▶ _What you will do_
Using "that" as the search string, find the matching lines below and copy them.

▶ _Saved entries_
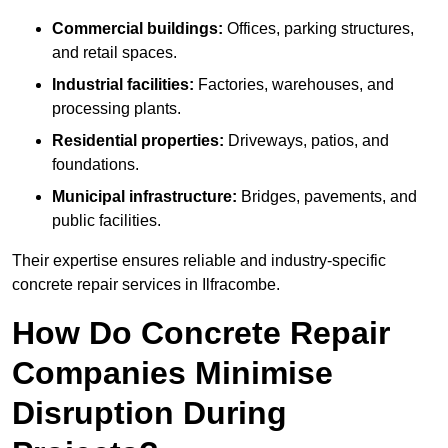
Commercial buildings:
Offices, parking structures,
and retail spaces.
Industrial facilities:
Factories, warehouses, and
processing plants.
Residential properties:
Driveways, patios, and
foundations.
Municipal infrastructure:
Bridges, pavements, and
public facilities.
Their expertise ensures reliable and industry-specific
concrete repair services in Ilfracombe.
How Do Concrete Repair
Companies Minimise
Disruption During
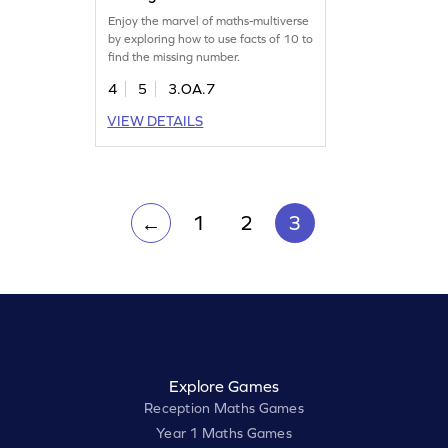
Enjoy the marvel of maths-multiverse
by exploring how to use facts of 10 to
find the missing number.
4
5
3.OA.7
VIEW DETAILS
1
2
3
←
Explore Games
Reception Maths Games
Year 1 Maths Games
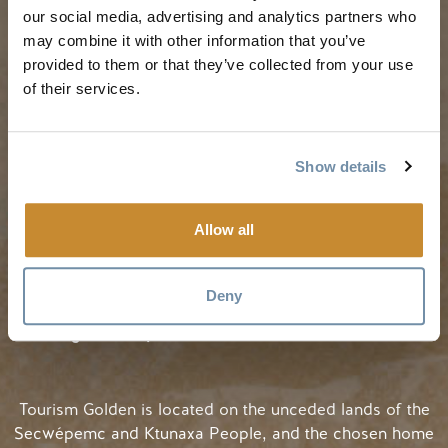
our social media, advertising and analytics partners who
My Trip Planner
Fall in Golden
may combine it with other information that you’ve
Visitor Services
Winter in Golden
provided to them or that they’ve collected from your use
LLMs Info
of their services.
Show details
TRIP IDEAS
RESOURCES
Allow all
Suggested Itineraries
Media
Events Calendar
Members
Deny
Experience Finder
Travel Trade
Weddings & Groups
Jobs
Tourism Golden is located on the unceded lands of the
Secwépemc and Ktunaxa People, and the chosen home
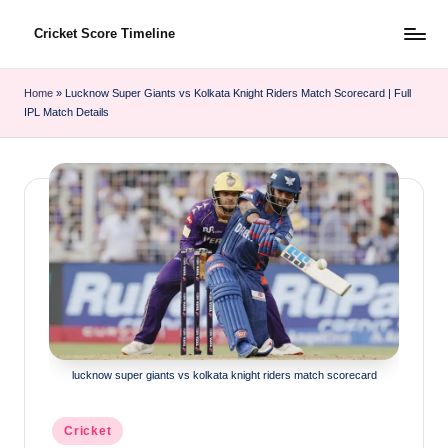
Cricket Score Timeline
Skip
to
content
Home
»
Lucknow Super Giants vs Kolkata Knight Riders Match Scorecard | Full
IPL Match Details
lucknow super giants vs kolkata knight riders match scorecard
Posted
Cricket
in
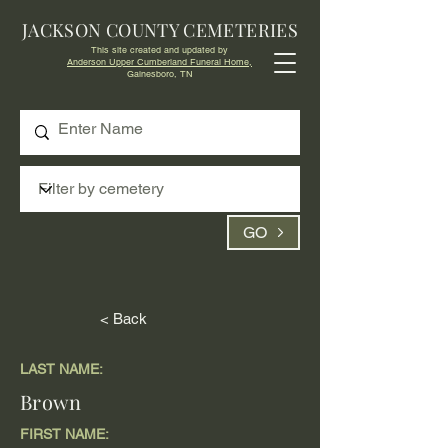
JACKSON COUNTY CEMETERIES
This site created and updated by
Anderson Upper Cumberland Funeral Home,
Gainesboro, TN
GO
< Back
LAST NAME:
Brown
FIRST NAME:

▶ _Completed exercise_
may combine it with other information that you’ve
provided to them or that they’ve collected from your use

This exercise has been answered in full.